While the proclamation provides limited carve-outs under the Canada–U.S.–Mexico Agreement (CUSMA), the new measures are expected to cause significant disruptions to North America’s integrated automotive supply chain, especially in Ontario, home to several major truck assembly and parts manufacturing facilities.

Tariff Details and National Security Justification

The Trump administration invoked Section 232 of the U.S. Trade Expansion Act of 1962, citing national security concerns. The White House argues the new tariffs will “fortify America’s ability to manufacture medium- and heavy-duty trucks and essential parts,” which it deems critical for the military, emergency services, and infrastructure sectors.

Under the new structure:

  • Non-CUSMA-compliant trucks will face the full 25% tariff on the total value of the vehicle.
  • CUSMA-compliant trucks will only be taxed on the non-U.S. content within the vehicle.
  • A separate 10% tariff will apply to school buses, transit buses, and motor coaches.
  • Truck parts, including engines, transmissions, tires, and chassis, will also face the 25% levy unless they meet CUSMA-origin standards.

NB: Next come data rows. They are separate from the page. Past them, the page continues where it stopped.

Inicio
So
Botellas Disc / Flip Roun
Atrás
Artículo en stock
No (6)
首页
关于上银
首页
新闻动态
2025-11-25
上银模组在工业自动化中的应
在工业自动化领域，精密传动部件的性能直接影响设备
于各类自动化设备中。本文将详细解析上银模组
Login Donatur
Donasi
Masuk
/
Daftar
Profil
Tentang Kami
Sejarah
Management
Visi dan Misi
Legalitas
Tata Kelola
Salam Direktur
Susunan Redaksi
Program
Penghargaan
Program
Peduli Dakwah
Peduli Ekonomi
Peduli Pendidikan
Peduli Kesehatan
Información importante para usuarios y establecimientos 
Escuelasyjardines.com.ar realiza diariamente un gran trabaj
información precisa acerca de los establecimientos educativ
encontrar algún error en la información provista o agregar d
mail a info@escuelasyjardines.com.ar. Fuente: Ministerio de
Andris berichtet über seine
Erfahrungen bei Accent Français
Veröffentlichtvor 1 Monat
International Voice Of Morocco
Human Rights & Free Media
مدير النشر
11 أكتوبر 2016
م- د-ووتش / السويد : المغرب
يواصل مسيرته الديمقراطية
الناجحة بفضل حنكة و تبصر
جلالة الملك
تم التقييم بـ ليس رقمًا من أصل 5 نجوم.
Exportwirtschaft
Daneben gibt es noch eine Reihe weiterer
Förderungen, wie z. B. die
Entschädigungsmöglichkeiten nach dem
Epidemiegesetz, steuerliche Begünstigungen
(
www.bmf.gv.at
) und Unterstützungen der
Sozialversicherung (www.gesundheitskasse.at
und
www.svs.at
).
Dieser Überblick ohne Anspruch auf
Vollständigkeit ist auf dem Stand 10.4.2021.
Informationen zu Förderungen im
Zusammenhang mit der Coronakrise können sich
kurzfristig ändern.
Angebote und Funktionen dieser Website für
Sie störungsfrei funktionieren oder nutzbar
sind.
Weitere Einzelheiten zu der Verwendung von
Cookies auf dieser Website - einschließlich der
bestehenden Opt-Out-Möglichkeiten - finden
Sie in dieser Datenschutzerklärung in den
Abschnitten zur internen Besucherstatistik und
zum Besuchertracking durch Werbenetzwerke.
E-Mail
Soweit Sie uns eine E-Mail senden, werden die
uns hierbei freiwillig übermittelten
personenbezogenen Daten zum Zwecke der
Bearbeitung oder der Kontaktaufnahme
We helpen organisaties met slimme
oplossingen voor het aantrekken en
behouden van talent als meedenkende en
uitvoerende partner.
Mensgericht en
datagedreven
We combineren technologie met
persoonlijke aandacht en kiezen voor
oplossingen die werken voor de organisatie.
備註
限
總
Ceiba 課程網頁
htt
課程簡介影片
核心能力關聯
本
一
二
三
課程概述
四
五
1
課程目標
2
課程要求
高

To incentivize domestic manufacturing, the administration plans to offset part of the tariffs through a 3.75% rebate tied to the total value of trucks assembled in the U.S. between 2025 and 2030, effectively rewarding American producers.

Canadian Impact

Trade experts warn the tariffs could hit Ontario’s auto and parts industry particularly hard. Canada exports billions in truck parts and components annually to the U.S., with supply chains closely integrated between Windsor, Brampton, Detroit, and Illinois.

The move follows a week of turbulence for the sector after Stellantis announced it would shift Jeep Compass production from Brampton, Ontario, to Illinois, despite prior assurances of keeping production in Canada — a decision widely seen as fallout from Trump’s manufacturing-first agenda.

Canada, the U.S., and Mexico are currently preparing for the 2026 CUSMA review, where auto trade rules are expected to be a key point of contention.

Growing List of U.S. Tariffs

The heavy-truck duties join a series of sector-specific tariffs recently imposed by Washington:

  • 50% tariffs on aluminum and steel imports.
  • 25% tariffs on non-U.S.-built cars and trucks.
  • 50% tariffs on copper.
  • 10% tariffs on wood products (including softwood lumber), increasing to 30–50% by January 2026 for non-trade partners.
  • Elimination of the de minimis exemption for imports under $800, meaning all Canadian shipments are now subject to full duties.

According to the Canadian Federation of Independent Business (CFIB), the combined effects of these measures could push Canadian softwood lumber tariffs above 35 per cent, while auto manufacturers face rising costs and reduced competitiveness across the border.

With trade tensions rising once again, Ottawa is expected to push back in upcoming CUSMA consultations, warning that repeated tariff shocks could threaten thousands of Canadian jobs tied to the North American automotive corridor.